[Opening GIVEN RECORDS section]

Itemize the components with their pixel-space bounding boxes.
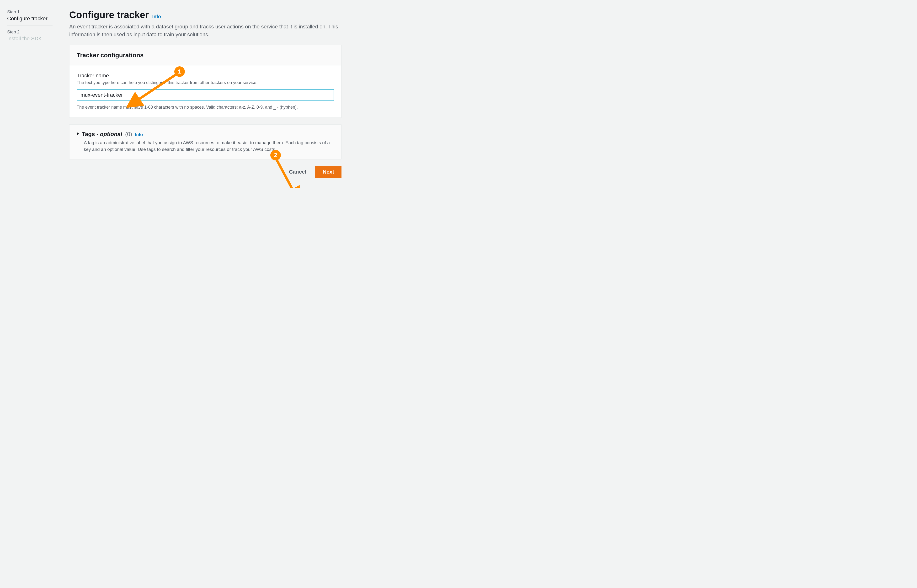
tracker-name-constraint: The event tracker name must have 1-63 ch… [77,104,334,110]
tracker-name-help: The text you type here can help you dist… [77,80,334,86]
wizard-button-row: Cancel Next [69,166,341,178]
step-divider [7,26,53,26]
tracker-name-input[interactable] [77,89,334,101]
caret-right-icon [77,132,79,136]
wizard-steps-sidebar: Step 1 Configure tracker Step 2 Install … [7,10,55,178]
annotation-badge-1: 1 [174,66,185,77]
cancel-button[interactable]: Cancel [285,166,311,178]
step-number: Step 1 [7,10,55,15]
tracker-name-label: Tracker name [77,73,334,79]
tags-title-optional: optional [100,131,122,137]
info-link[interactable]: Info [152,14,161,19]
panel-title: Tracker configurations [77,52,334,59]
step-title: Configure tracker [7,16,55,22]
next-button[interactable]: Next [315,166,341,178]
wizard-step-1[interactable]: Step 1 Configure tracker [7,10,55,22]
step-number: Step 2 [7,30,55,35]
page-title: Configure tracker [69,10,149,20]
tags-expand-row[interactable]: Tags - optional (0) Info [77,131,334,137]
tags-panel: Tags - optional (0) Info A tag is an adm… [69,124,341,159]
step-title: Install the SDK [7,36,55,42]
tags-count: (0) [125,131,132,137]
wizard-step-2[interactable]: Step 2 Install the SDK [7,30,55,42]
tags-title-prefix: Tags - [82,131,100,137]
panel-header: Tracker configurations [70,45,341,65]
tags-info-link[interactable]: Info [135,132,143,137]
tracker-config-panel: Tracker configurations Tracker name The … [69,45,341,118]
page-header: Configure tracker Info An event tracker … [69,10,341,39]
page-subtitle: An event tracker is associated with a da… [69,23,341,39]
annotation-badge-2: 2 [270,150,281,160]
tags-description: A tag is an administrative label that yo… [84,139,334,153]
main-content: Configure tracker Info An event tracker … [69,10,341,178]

[Closing GIVEN RECORDS section]

The expected answer is the data retyped exactly, without pictures.

Itemize the components with their pixel-space bounding boxes.
tracker-name-constraint: The event tracker name must have 1-63 ch… [77,104,334,110]
tracker-name-help: The text you type here can help you dist… [77,80,334,86]
wizard-button-row: Cancel Next [69,166,341,178]
step-divider [7,26,53,26]
tracker-name-input[interactable] [77,89,334,101]
caret-right-icon [77,132,79,136]
wizard-steps-sidebar: Step 1 Configure tracker Step 2 Install … [7,10,55,178]
annotation-badge-1: 1 [174,66,185,77]
cancel-button[interactable]: Cancel [285,166,311,178]
step-number: Step 1 [7,10,55,15]
tracker-name-label: Tracker name [77,73,334,79]
tags-title-optional: optional [100,131,122,137]
info-link[interactable]: Info [152,14,161,19]
panel-title: Tracker configurations [77,52,334,59]
step-title: Configure tracker [7,16,55,22]
next-button[interactable]: Next [315,166,341,178]
wizard-step-1[interactable]: Step 1 Configure tracker [7,10,55,22]
step-number: Step 2 [7,30,55,35]
page-title: Configure tracker [69,10,149,20]
tags-expand-row[interactable]: Tags - optional (0) Info [77,131,334,137]
tags-panel: Tags - optional (0) Info A tag is an adm… [69,124,341,159]
step-title: Install the SDK [7,36,55,42]
tags-count: (0) [125,131,132,137]
wizard-step-2[interactable]: Step 2 Install the SDK [7,30,55,42]
tags-title-prefix: Tags - [82,131,100,137]
panel-header: Tracker configurations [70,45,341,65]
tags-info-link[interactable]: Info [135,132,143,137]
tracker-config-panel: Tracker configurations Tracker name The … [69,45,341,118]
page-header: Configure tracker Info An event tracker … [69,10,341,39]
page-subtitle: An event tracker is associated with a da… [69,23,341,39]
annotation-badge-2: 2 [270,150,281,160]
tags-description: A tag is an administrative label that yo… [84,139,334,153]
main-content: Configure tracker Info An event tracker … [69,10,341,178]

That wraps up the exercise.